Assigned task – Write out exactly the lines from the one containing "Truk Muatan Cangkang" through the last line of the records below, including both.
--------------------------------
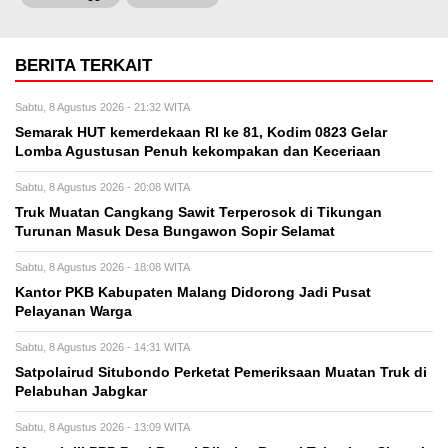
BERITA TERKAIT
Sabtu, 8 Agustus 2026 - 21:32 WITA
Semarak HUT kemerdekaan RI ke 81, Kodim 0823 Gelar
Lomba Agustusan Penuh kekompakan dan Keceriaan
Sabtu, 8 Agustus 2026 - 20:08 WITA
Truk Muatan Cangkang Sawit Terperosok di Tikungan
Turunan Masuk Desa Bungawon Sopir Selamat
Sabtu, 8 Agustus 2026 - 18:08 WITA
Kantor PKB Kabupaten Malang Didorong Jadi Pusat
Pelayanan Warga
Sabtu, 8 Agustus 2026 - 14:31 WITA
Satpolairud Situbondo Perketat Pemeriksaan Muatan Truk di
Pelabuhan Jabgkar
Sabtu, 8 Agustus 2026 - 13:09 WITA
--------------------------------
Answer space –
Truk Muatan Cangkang Sawit Terperosok di Tikungan
Turunan Masuk Desa Bungawon Sopir Selamat
Sabtu, 8 Agustus 2026 - 18:08 WITA
Kantor PKB Kabupaten Malang Didorong Jadi Pusat
Pelayanan Warga
Sabtu, 8 Agustus 2026 - 14:31 WITA
Satpolairud Situbondo Perketat Pemeriksaan Muatan Truk di
Pelabuhan Jabgkar
Sabtu, 8 Agustus 2026 - 13:09 WITA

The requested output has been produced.